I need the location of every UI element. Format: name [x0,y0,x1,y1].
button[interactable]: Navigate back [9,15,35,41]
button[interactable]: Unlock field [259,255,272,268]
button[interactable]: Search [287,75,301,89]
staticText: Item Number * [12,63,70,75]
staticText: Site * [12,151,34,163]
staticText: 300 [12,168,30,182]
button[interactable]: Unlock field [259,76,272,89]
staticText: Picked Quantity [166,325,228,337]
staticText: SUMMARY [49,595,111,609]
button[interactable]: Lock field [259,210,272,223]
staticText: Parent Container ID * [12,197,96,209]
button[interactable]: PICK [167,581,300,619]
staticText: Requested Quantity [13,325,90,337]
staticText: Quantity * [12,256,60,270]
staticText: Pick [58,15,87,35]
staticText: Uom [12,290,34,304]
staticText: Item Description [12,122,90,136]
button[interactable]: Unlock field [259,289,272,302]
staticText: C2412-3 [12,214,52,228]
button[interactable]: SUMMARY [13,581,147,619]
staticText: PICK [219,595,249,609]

----------

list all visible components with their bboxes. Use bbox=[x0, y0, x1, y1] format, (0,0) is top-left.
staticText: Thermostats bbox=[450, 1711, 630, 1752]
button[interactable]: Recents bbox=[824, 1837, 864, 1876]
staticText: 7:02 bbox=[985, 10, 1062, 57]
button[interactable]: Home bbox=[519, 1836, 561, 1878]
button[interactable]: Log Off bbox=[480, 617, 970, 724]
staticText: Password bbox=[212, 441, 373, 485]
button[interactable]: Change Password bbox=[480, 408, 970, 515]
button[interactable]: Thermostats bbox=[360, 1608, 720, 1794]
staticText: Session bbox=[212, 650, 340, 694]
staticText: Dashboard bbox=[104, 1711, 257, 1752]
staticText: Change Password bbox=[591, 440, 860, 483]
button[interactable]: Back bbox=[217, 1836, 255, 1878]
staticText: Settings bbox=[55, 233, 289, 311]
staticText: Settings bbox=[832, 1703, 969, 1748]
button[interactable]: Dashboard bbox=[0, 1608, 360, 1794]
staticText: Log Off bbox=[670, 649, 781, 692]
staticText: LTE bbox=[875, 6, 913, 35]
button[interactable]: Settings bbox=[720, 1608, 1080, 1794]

----------

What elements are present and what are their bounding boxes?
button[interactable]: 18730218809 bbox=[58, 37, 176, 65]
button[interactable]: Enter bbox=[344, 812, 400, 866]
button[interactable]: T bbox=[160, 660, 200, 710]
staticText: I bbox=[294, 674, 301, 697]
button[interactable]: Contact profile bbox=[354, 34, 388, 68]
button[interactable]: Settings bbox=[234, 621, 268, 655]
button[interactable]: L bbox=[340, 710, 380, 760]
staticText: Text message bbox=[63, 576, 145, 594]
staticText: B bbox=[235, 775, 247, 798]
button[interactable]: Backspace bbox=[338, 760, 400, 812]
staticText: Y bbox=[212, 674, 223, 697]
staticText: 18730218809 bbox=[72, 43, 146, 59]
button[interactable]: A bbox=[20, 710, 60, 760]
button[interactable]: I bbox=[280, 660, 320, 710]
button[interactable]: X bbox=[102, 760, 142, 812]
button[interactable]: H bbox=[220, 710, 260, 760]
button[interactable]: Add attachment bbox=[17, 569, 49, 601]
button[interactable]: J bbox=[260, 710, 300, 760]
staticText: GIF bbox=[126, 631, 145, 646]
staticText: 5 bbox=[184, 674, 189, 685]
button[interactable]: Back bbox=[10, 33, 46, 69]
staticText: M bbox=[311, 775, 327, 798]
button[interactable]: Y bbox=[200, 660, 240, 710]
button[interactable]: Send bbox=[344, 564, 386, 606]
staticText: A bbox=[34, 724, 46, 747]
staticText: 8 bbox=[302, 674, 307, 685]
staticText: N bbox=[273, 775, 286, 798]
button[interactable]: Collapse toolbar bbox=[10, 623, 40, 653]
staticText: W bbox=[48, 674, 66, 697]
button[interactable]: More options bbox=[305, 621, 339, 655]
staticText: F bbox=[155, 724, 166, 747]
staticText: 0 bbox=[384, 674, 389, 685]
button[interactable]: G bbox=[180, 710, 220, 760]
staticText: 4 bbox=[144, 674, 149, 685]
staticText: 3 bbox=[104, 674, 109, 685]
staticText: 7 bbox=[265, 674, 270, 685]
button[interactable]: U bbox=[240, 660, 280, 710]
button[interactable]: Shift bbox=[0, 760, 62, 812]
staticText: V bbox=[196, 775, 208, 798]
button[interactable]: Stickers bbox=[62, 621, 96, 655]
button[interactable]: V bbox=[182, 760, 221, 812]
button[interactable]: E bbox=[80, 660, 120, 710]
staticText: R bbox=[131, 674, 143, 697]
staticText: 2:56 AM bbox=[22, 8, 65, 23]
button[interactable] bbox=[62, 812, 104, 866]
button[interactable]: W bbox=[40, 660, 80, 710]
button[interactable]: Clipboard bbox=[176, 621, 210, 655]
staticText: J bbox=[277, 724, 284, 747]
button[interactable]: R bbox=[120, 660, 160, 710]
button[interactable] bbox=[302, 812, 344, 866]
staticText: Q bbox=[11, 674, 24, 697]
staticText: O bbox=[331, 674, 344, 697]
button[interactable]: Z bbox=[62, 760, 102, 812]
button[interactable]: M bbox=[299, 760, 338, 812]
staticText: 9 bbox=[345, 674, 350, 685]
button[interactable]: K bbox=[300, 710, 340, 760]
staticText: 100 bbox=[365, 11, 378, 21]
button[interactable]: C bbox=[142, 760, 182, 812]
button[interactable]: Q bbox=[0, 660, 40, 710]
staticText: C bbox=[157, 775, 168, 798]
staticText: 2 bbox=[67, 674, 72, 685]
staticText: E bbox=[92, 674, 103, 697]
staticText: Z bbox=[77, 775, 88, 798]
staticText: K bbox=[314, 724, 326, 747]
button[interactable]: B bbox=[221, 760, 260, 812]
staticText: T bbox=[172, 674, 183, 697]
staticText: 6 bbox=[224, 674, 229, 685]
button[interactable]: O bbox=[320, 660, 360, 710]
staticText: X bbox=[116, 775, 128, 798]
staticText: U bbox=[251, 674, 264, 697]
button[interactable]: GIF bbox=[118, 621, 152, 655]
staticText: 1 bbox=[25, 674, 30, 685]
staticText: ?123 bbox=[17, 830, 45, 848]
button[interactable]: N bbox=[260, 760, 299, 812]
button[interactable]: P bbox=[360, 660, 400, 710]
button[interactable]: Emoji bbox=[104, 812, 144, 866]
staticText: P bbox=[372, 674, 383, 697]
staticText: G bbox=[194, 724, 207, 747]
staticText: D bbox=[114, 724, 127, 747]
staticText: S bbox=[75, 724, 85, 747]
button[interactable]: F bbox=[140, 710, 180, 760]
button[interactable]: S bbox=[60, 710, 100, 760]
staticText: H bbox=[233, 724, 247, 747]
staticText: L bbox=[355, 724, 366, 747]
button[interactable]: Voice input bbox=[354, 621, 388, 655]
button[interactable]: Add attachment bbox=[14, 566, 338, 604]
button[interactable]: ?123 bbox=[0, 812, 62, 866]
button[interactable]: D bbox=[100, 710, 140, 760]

----------

PROBLEM TO WORK ON: Show all lines from the records above where the word "Settings" occurs.

ANSWER TO THIS EXERCISE:
staticText: Settings bbox=[55, 233, 289, 311]
staticText: Settings bbox=[832, 1703, 969, 1748]
button[interactable]: Settings bbox=[720, 1608, 1080, 1794]
button[interactable]: Settings bbox=[234, 621, 268, 655]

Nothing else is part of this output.